> [Task instructions]
Only an exact copy of the entries, stripped of pictures, will serve as the answer.
• • • • •
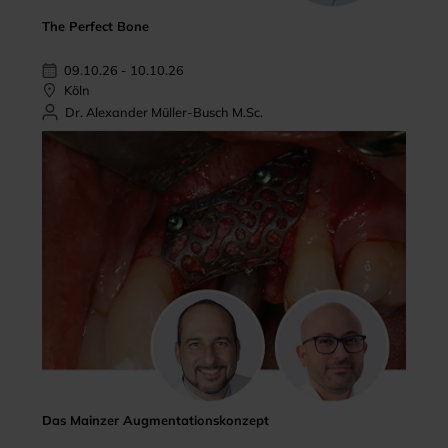
The Perfect Bone
09.10.26 - 10.10.26
Köln
Dr. Alexander Müller-Busch M.Sc.
Das Mainzer Augmentationskonzept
• • • • •
> [Task output]
The Perfect Bone
09.10.26 - 10.10.26
Köln
Dr. Alexander Müller-Busch M.Sc.
Das Mainzer Augmentationskonzept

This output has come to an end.